PDA

View Full Version : City Sky



K.M Roberston
10-26-2011, 06:02 PM
The sky, once a battlefield stained with the blood of the dying sun, was now a granite ceiling. Warmth had lost the fight to coldness. The cold December night invaded the city of apartment buildings, taking control. The people breathed in the bland sleeping dust that was sprinkled down from the icy heavens. This spell of sleep would only be broken once Princess Aurora received true love’s kiss. The shadows and darkness accompanying the night air restlessly clutched at every curve of the city, trying to smother the last slivers of light. The deep sky welcomed the dense, roiling clouds, propelled by an arctic wind. A storm of icy air, hurled from the sky, blew low through the streets of the city. The sharp coldness that held the first snow, blustered against and stung the city’s aged skin.
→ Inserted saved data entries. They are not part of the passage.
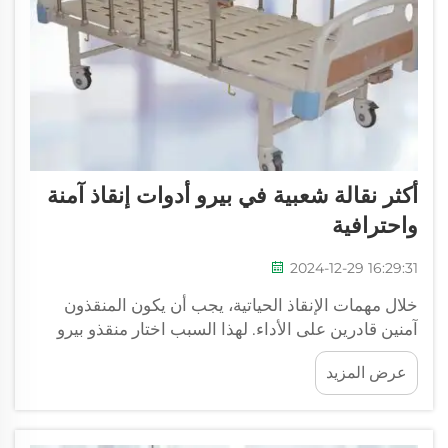
أكثر نقالة شعبية في بيرو أدوات إنقاذ آمنة
واحترافية
2024-12-29 16:29:31
خلال مهمات الإنقاذ الحياتية، يجب أن يكون المنقذون
آمنين قادرين على الأداء. لهذا السبب اختار منقذو بيرو
سرير الإسعاف الخاص بـ XIEHE MEDICAL. تحقق من
عرض المزيد
سرير الإسعاف القابل للطي Expedition Maxtrak -
وهو جهاز مصمم خصيصًا لمواجهة الظروف الصعبة...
Boreas, god of the north wind, rode down the slopes of the sky blowing frigid blasts. He painted frozen artwork onto the windows and doors, whistling the song of sweeping winds. The chilled canvas on the glass warped the view from the inside. With another gust of his iced breath he soared into the awaiting atmosphere. Gusts of wind pushed and shoved up against the frosted window panes, making them chatter like nervous teeth. The clammy cold soaked through, seeping further into the homes. Those inside huddled to keep their warmth from being stolen. The soft glow of warm lights, symbols of the missing heat, were feathered and golden. They were a sharp contrast to the dull, chilly, light of the moon, barely seen beneath the harsh colours of the hazy sky, but still a prevalent power.
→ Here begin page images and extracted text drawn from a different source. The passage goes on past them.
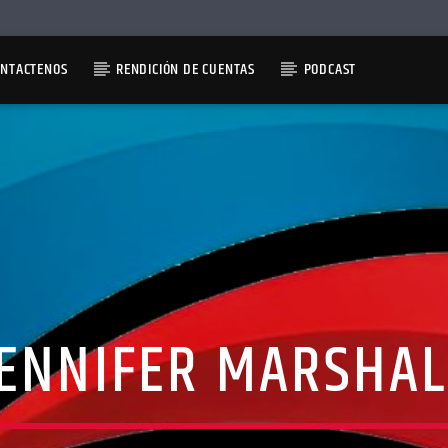
ONTACTENOS
RENDICIÓN DE CUENTAS
PODCAST
JENNIFER MARSHAL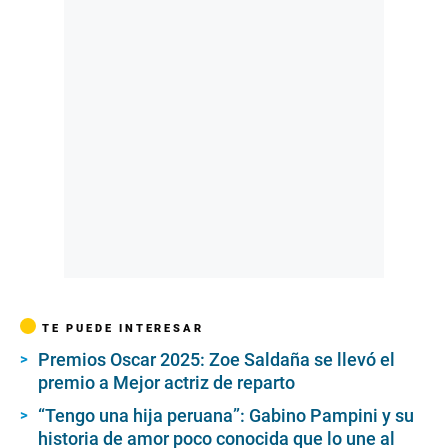
TE PUEDE INTERESAR
Premios Oscar 2025: Zoe Saldaña se llevó el
premio a Mejor actriz de reparto
“Tengo una hija peruana”: Gabino Pampini y su
historia de amor poco conocida que lo une al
Tall buildings below reached up toward the vault of stars like arms crying for mercy. Begging for the warm daylight, the towers shook and swayed with moans of pain as the night spread through them choking them with coldness. The coldness loomed over the city and seemed to grow and spread, a great virus infecting the earth. Just when it seemed the world would surrender to a plague of dark coldness, Prince Philip’s sword cracked open the ceiling. He pierced the giant beast with his sword forged of pure sunlight and broke the spell of sleep. The coldness of the dark retreated and the pallor of a new day was born. The warmth grew and fell like a blanket from the sky, caressing the city below.

Jack of Hearts
10-27-2011, 03:18 PM
It's competent descriptive writing, if heavy at parts. It doesn't seem to be of any emotional concern or relevance, though, so the reader is left with the question: so what?






J

cafolini
10-27-2011, 04:32 PM
It stands on its own. Perhaps if you throw in some people, it would never be the same. I liked it. Needs a little editing.

hillwalker
10-28-2011, 05:06 AM
It's competently written but borders on 'purple prose' - after reading this we aren't really any the wiser, except that it was cold. It begs the question - What's the point of all this rather flowery background detail if it leads nowhere?
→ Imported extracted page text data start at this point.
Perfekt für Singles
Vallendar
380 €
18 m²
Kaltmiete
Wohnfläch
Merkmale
For it to stand on its own as a portrait of some wintry city scene we need a few more clues about what has gone before or what is to follow. Is this a post-apocalyptic scenario for example or is the 'battlefield' purely some extended metaphor for day and night?

Princess Aurora and Boreas as personifications of the dawn and the wind for instance smack of pretentiousness which again suggests this was written as an exercise in playing with words rather than portraying something a reader can share.